Cody smakte op iets – iets wat veel zachter was dan de grond. De lucht werd niet uit zijn longen geslagen en zijn handen voelden… veren.
      ‘Grijp me vast!’
      Zijn vingers volgden het bevel gelijk op, zelfs al registreerde Cody nog niet precies wat er gebeurde. Zijn handen klemden zich om Orions schouders vast. Onder Cody’s lichaam spreidden zich enorme vleugels uit, die hard klapwiekten.
      Cody scheerde over het lange gras, de vredige beekjes, de kleurige bloemen – alsof er helemaal geen doodsklap op hem had gewacht, hierbeneden.
      De grond kwam steeds dichterbij en uiteindelijk rende Orion over het gras. Klappend met zijn vleugels struikelde hij en viel voorover. Cody werd van zijn rug geslingerd en landde ook met een plof tussen de vochtige sprieten.
      Hij draaide zich om. ‘Orion? Ben je in orde?’ Zijn stem trilde, de spanning zinderde door zijn lichaam.
      Orion ging rechtop zitten. De bruine veren spreidden zich achter zijn rug. ‘Ja.’ Toch bleef hij een tijdje stil voor zich uit staren. ‘Dat was… dat scheelde een haartje.’
      ‘Ja,’ beaamde Cody zacht. Hij zocht Orions blik. ‘Je hebt mijn leven gered.’
      ‘Ik ben ook degene die het in gevaar heeft gebracht. Ik heb Locke onderschat.’
      ‘Locke?’
      ‘Ja.’ Hij trok zijn benen op en wreef over de linkerkant van zijn ribbenkast. De landing moest meer pijn hebben gedaan dan hij liet merken. ‘Hij dook een paar jaar geleden op. Toen ik nog bij de andere bannelingen woonde. Eerst dacht ik dat jij het was.’ Duidelijk beschaamd keek hij opzij, naar de klif waar ze net vanaf waren gevallen.
      Andrew – of Locke – was daar nog ergens.
      ‘Hij deed zich voor als jou. Er was iets gebeurd – iets waarover hij niet wilde praten. Dat verklaarde waarom hij zich anders gedroeg. Maar hij… werd steeds aanhankelijker. Donkerder. Uiteindelijk biechtte hij op dat hij je broer was en kwam hij met een tragisch verhaal aanzetten. Ik wist niet goed wat ik ermee moest. Hij was je broer, dus ik vond het moeilijk om hem gewoon aan de kant te zetten. Maar ik zag ook steeds meer duisternis en hij bleef me achtervolgen, waar ik ook ging. Ik wilde je over hem vertellen. Alleen… nou ja, onze gesprekken gingen moeizaam door waar je dan ook aan lijdt.’ Hij keek naar Cody’s handen, die kalm in zijn schoot lagen. ‘Of leed.’

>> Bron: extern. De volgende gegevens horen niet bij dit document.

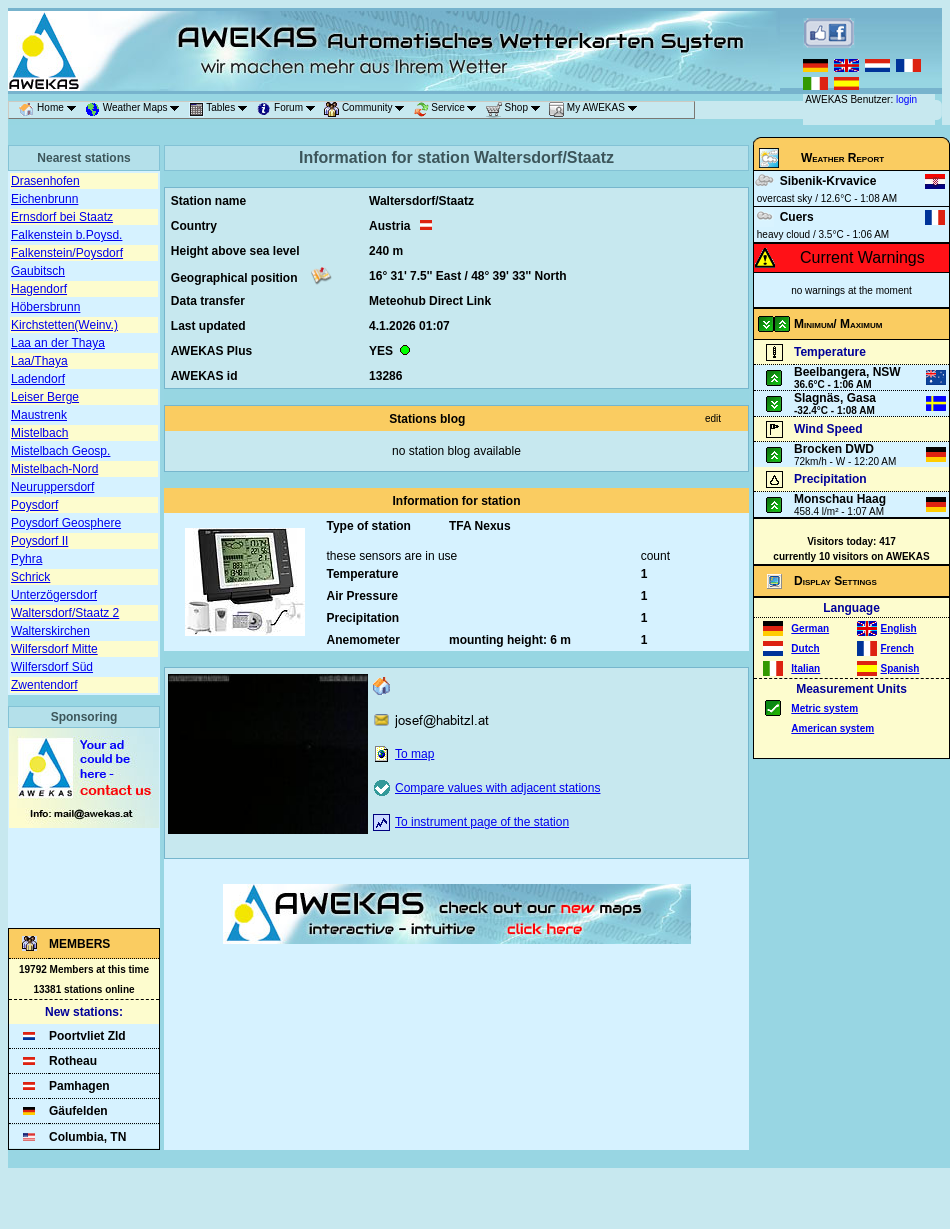 This screenshot has height=1229, width=950. I want to click on Cuers, so click(797, 217).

      ‘Leed,’ zei Cody met een flauwe glimlach. ‘Je had gelijk. Het was een betovering, door middel van een geur die ze altijd opspoot. Ik rook het toen het weggewassen werd.’ Zijn schouders zakten naar beneden. Hij was blij dat hij ervan bevrijd was, toch hakte het verraad er diep in.
      Eerst Fleur, daarna zijn broer…
      ‘Ik begrijp niet waarom mijn broer me naar beneden duwde,’ mompelde hij.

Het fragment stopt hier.